During one of Suhar's visits, I asked her point-blank, to her face, "Why didn't you like to come to Dad's apartment when I was doing chemo? Were you grossed out by me?"
She told me she was very afraid of death, though she couldn't figure out why—maybe just because artists are afraid of everything. She said that seeing me back then inspired her to make anonymous donations to the American Cancer Society, though talking to me to my face had been too much on her. We ended up laughing about some of the stuff my dad does, like, Why does he sing in the shower when it sounds so horrible, and how can a guitar player sing like that?
Four guys from Calcutta came Thursday afternoon—I think Erdman tipped them off that I had been hospitalized. I ended up spewing the whole story of Lani to them—except for the potential angel stuff. I don't know why I spewed, except they seemed so cool—so genuinely concerned about me, but without making a big deal of my IVs, black eye, and general shape. I figured they were the people in the universe least likely to flip out and have a seizure about my holding back from the police.
To my shock, they were totally stubborn that I should spill my guts to the cops. I had thought, some of them being former drug addicts, that they would have had some kind of hatred for the police.
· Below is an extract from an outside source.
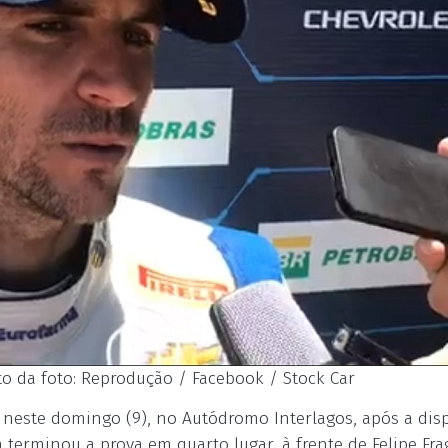
to da foto: Reprodução / Facebook / Stock Car
 neste domingo (9), no Autódromo Interlagos, após a dis
a terminou a prova em quarto lugar, à frente de Felipe Fra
But they seemed more militant than people who had never done anything wrong.
"Those guys need to pay. They
need
to pay," Jason French insisted. "You're actually ruining their lives if you
don't
turn them in."
So, finally, I talked. First to my dad, who called a lawyer. The lawyer came the next day about three minutes before a cop from Hackett—one whom I hardly knew, thank god. It was easier to look in somebody's face and snake on your friends when you can't tell if that face is liking it or hating it. At the end he asked me only one question.
"This story is five days old. Why didn't you come to the police right away?"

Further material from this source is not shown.